Он привык воспринимать окружающее, как промежуточную станцию на пути, не имеющем конца. Через эту станцию пролегал путь каждого живого существа, неумолимо двигавшегося к своему следующему воплощению. Все, кто скользили мимо этого полустанка под названием «жизнь», даже не подозревали, что однажды они уже делали здесь остановку, ибо при переходе сквозь мембрану память о прошлой жизни стиралась. Никто из живущих на Земле не предполагал, что в недрах его сегодняшнего «я» запечатлен след его жизни в ином обличье.
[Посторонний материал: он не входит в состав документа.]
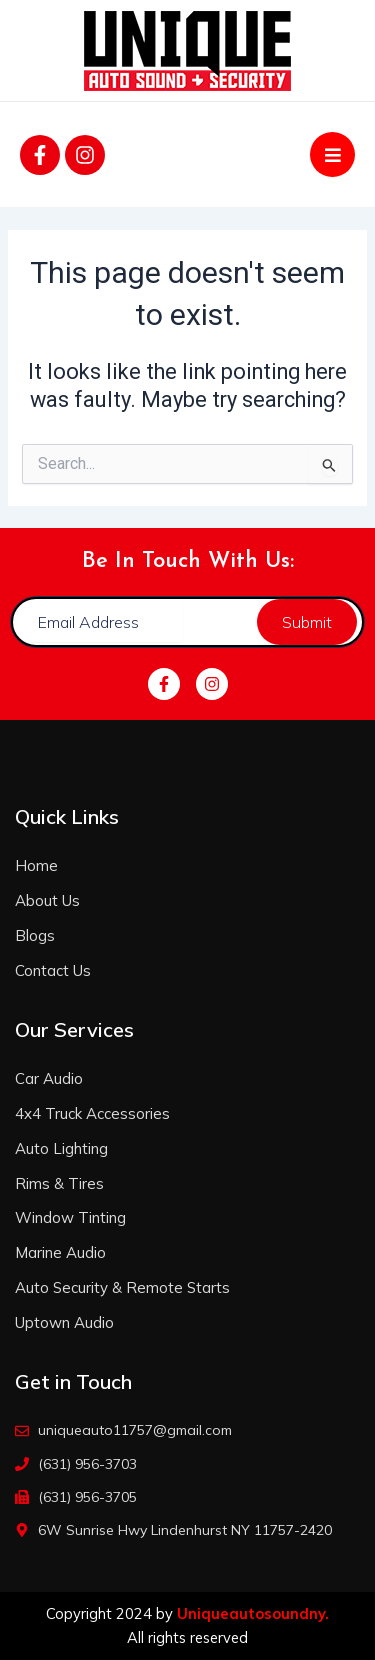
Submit (307, 622)
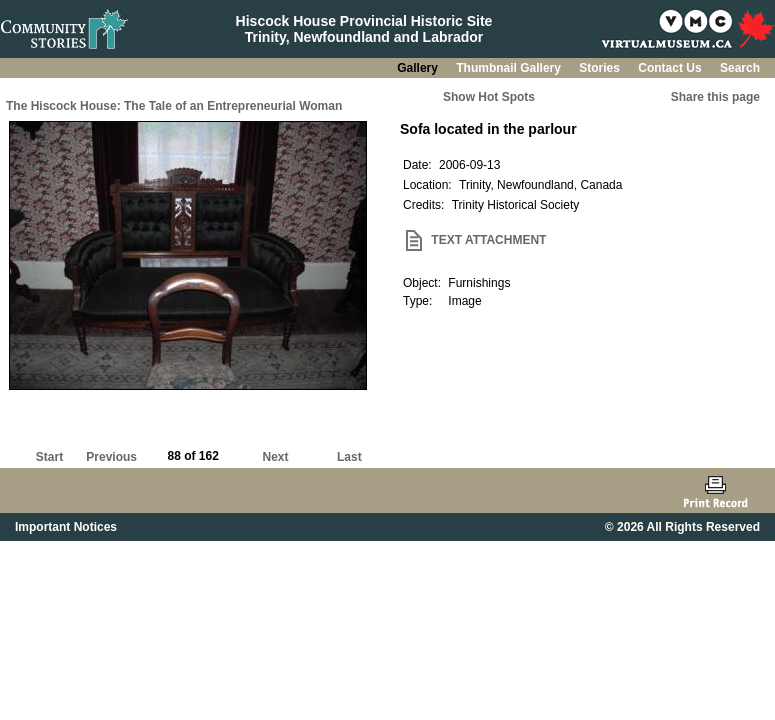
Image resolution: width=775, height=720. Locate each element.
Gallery (419, 68)
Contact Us (671, 68)
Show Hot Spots (489, 97)
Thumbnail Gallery (510, 68)
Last (349, 457)
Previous (111, 457)
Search (740, 68)
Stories (601, 68)
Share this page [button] (715, 97)
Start (49, 457)
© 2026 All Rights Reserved (682, 527)
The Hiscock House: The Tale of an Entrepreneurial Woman (174, 106)
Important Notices (66, 527)
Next (276, 457)
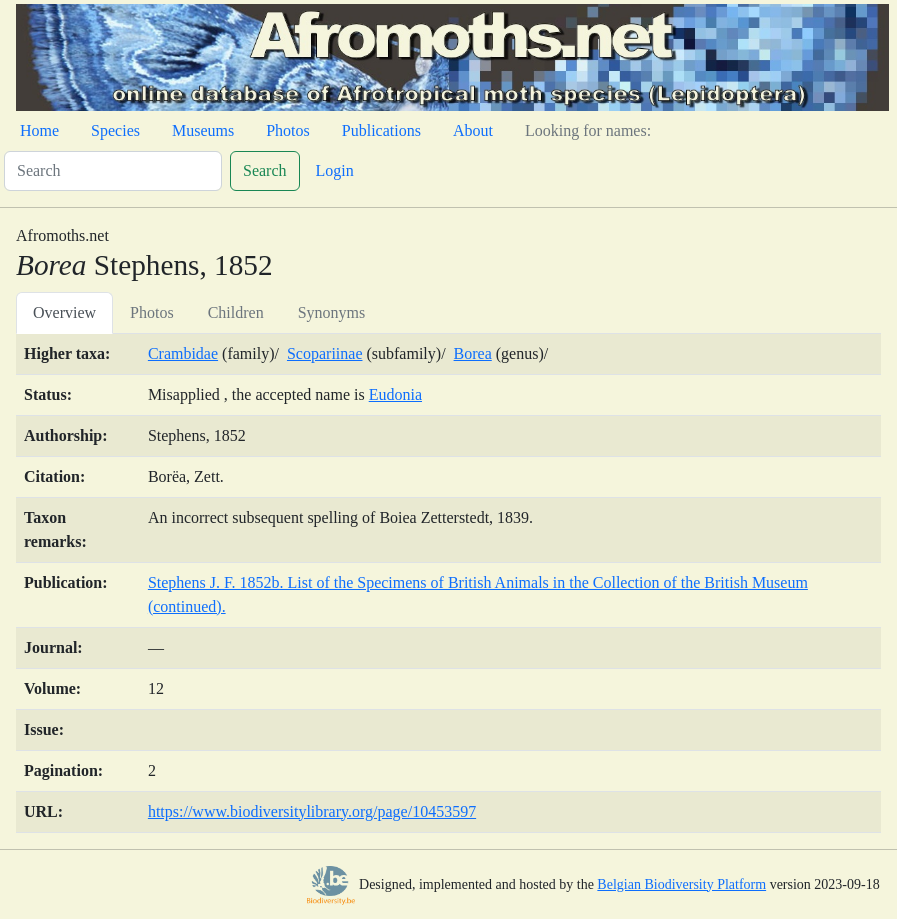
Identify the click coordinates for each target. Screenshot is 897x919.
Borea (473, 353)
У него же произошел внутренний сбой, и память о том, где и кем он был раньше, не покинула его. Нечто подобное, должно быть, испытали Карл Маркс, Леонардо да Винчи и многие другие великие люди. Пусть воспоминания эти были обрывистыми и неясными, они все же теплились в нем, тогда как участью других было полное забвение своего прошлого. Он вдруг почувствовал, что сущности, составляющие последовательность его воплощений, когда приходит время, меняются местами. Кто-то, с силой напирая сзади, выталкивает тебя в неизвестность, а сам занимает твое место. И его, наверное, точно так же выталкивает еще один. Впрочем, и сам ты, попав сюда, разве думал о том, чье место ты занял? Словно кошки, оттирающие друг друга от плошки с едой. Одно он знал наверняка: двум его воплощениям не место под одним небом, а значит — снова в путь, не имеющий конца. Сколько сотен, тысяч, миллионов жизней прожилок с момента своего рождения?
Больше всего на свете он хотел попасть в счастливую жизнь и на этом прекратить свой бег в никуда. Остаться в ней. О, если бы только его не толкали сзади! Полицейский, склонившийся над ним и брезгливо тронувший его кончиком ботинка со словами: «Вставай, парень, давай отсюда», — вот она, его жизнь. Отыскать свою тихую пристань, где каждый день приносит удовлетворение и радость, и бросить там якорь. Но тот, кто шел сзади, он тоже мечтал получить свой кусок пирога, и так каждый нажимал на следующего, чтобы самому вырваться вперед. Правда, трудно польститься на ежедневный кошмар его жизни рядом с матерью и ее полоумными калеками. Элвин Джастмен томился в ожидании ухода.
— Где же ты был вечером? — спросила мать.
Ее слабый, надтреснутый голос был еле слышен. Сколько времени она протянет еще в этом состоянии?
Дневная сестра и морщинистая горбунья, которая гадала матери на картах, толклись возле постели, взбивая подушки, смачивая ей рот, поглаживая больные места. Окинув взглядом эту сцену, он обратился к матери:
— Мама, почему ты не хочешь умереть, чтобы перейти в другую, лучшую жизнь?
Губы ее задрожали, но она ответила:
— О чем ты говоришь? Ведь я вырастила тебя. Самое меньшее, чем ты можешь отплатить мне, это быть со мной рядом до последнего вздоха.
— Когда он будет, этот последний вздох!
— Слава Богу, медицина в наше время творит чудеса.
В трубке, отходившей от ее горла, послышалось бульканье.
— Да уж, слава Богу, — отозвался он.
— И все-таки… где ты был? Из-за тебя нам пришлось перенести сеанс. Иногда в тебе пробуждается нечто возвышенное. Пожалуй, это лучшее, что есть в тебе, сын.
— Я гулял, мама. Общался с космосом и заодно с полицейским.
— Вот смотрю я на тебя и удивляюсь, неужели это мой сын?
— Не ты одна удивляешься. Так что у нас сегодня вышло на картах? Надеюсь, убийства матери нам не нагадали?
К нему подошла дневная сестра.
— Она снова заснула.
— Ну слава тебе, Господи, медицина и впрямь творит чудеса, — пробормотал он, выходя из комнаты.